On Sat, 05 Nov 2016 22:09:55 +0000, Gordon Freeman wrote:
> Just bought a new 3kw Breville kettle, currently on offer at £20 from
> Sainburys. Trying it out with the max 1.7 L water, it boiled like crazy
> for a full 45 seconds before finally turning itself off. Did this twice
> with the same result. Tried 1 litre of water, this boiled in 2 minutes
> and then took another 30 seconds of rapid boiling before turning itself
> off. In each case that means if left to its own devices it will use 25%
> more electricity than it needs to!
>
> OK so I can turn it off manually but the point of an automatic kettle is
> that you shouldn't have to stand over it. I am wondering if I should
> return it as faulty or whether such sluggish performance is considered
> acceptable?
>
> My recently deceased Wilko kettle, a plastic jobbie that cost about
> £3.99,
> was slow to boil (only a 1800 W element) but would turn itself off in
> about 5-10 seconds once it reached the boil.

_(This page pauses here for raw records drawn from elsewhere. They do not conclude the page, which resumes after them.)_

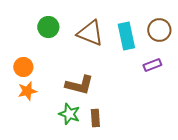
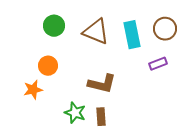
orange circle: (23, 67) -> (48, 66), moved
brown L-shape: (79, 85) -> (102, 84), moved

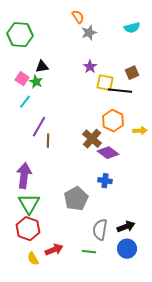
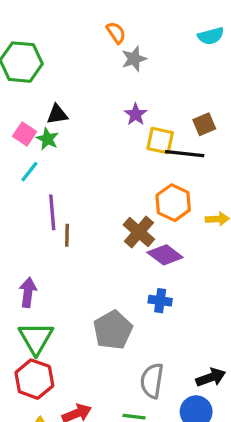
cyan semicircle: (132, 28) -> (211, 36), moved
purple line: (39, 127) -> (52, 212), turned -35
purple arrow: (24, 176) -> (28, 292), size x0.7
black arrow: (126, 227) -> (211, 377), moved

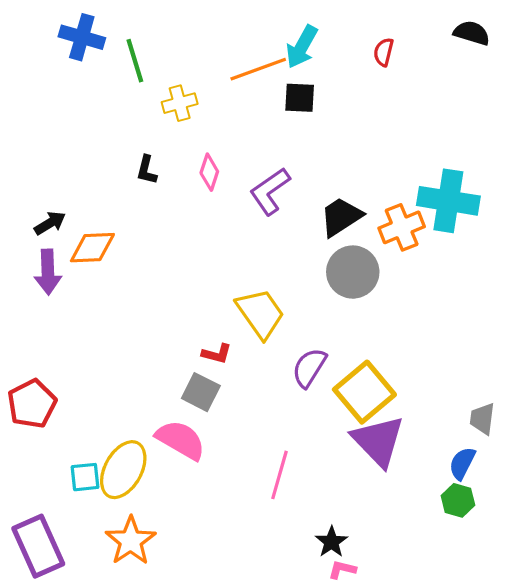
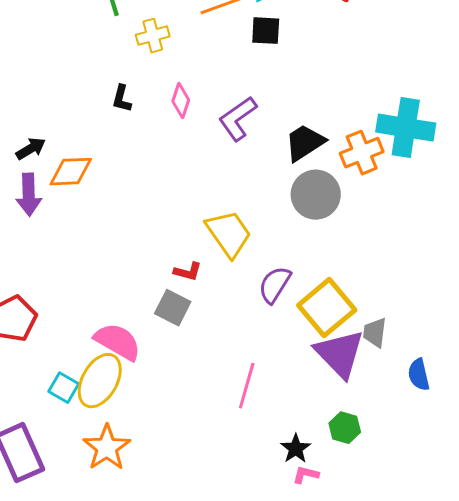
gray trapezoid: (482, 419) -> (375, 333), moved
pink semicircle: (181, 440) -> (118, 342), moved
blue semicircle: (462, 463) -> (419, 375), turned -40
cyan square: (85, 477) -> (64, 388), turned 36
green hexagon: (458, 500) -> (345, 428), moved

We have a 3KW plastic jug kettle (ca 12 quid from Argos to replace an
almost identical Tesco kettle) which, if allowed to boil until the sensor
shuts it off as a safety/courtesy would take anywhere from 5 to 10
seconds with ca 700ml fill (which is an unconscionably long time - it's
bad enough to wait for a 3KW kettle to boil even 700mL but the final
denouement of boiling until the safety/courtesy feature kicks in has all
the ear marks of a car crash in slow motion).
If you're boiling half to one litre of water with a 3KW kettle, the
chances are high that you will still be present to shut it off the moment
it comes to the boil rather than stand there like a lemon and let it
waste energy on a job already done. IOW, just regard the automatic shut
off when the water is on the boil as a safety/courtesy feature that you
can (and should) pre-empt unless you're otherwise pre-occupied (rinsing
the pot and or tea mug out or have had to answer the front door bell or
whatever).
With a modern jug kettle, that just means lifting it off its docking
base to pour the boiling water. Lifting a boiling jug kettle off its
docking base allows the interlock pin to trip the same switch/boiling
sensor stat just before it disconnects from the base, saving electrical
erosion on the base connector contacts.
I take full advantage of this particular safety/convenience feature,
only using the actual switch lever when I know I'm not going to have the
other tea making tasks completed in a timely fashion to leave it a few
degrees short of the boiling point and only a few seconds away from going
on the boil when I switch it back on, thus minimising energy wasted in
steaming up the kitchen.
Whenever you're commissioning a new kettle (the instructions always
advise you to boil at least two lots of water before using it for actual
tea brewing/instant coffee or whatever), you can verify the efficacy of
this anti-boil dry/convenience feature for future peace of mind. I
suppose as long as it cuts off a full kettle's worth in less than a
minute, that's the safety aspect covered even if it isn't exactly what
you'd call a 'convenience feature'.
I'm not sure whether this is typical but, ime, the anti-boil dry cut out
sensing time seems to get shorter with use becoming more of a convenience
than a safety feature so that 45 seconds interval may well drop down to
the 10 to 15 seconds mark after a few months use anyway. However, you may
want to keep tabs on this time delay to make sure it isn't getting
gradually longer and longer to cut off the boiling kettle rather than
getting shorter and shorter over the next week or three's worth of use.
45 seconds *does* seem rather a long time but it's been over a year
since I last had reason to allow a full 1.7 litre's worth to come to the
boil and allow it to rely on the automatic shut off feature so I'm afraid
I can't offer you any comparative times other than for the 700mL case.